WORK INSTRUCTIONS:
Each line containing the string "https" should be copied out of the entries.

TASK INPUTS:
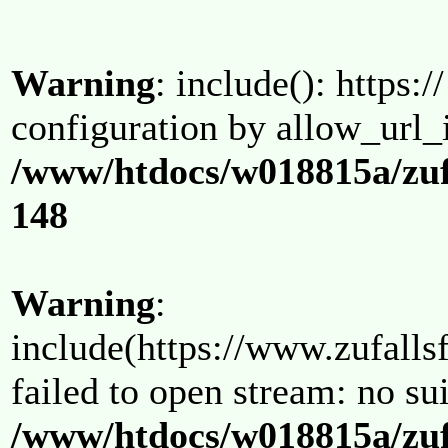
Warning
: include(): https:/
configuration by allow_url_
/www/htdocs/w018815a/zuf
148
Warning
:
include(https://www.zufallsf
failed to open stream: no su
/www/htdocs/w018815a/zuf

EXPECTED ANSWER:
: include(): https:/
include(https://www.zufallsf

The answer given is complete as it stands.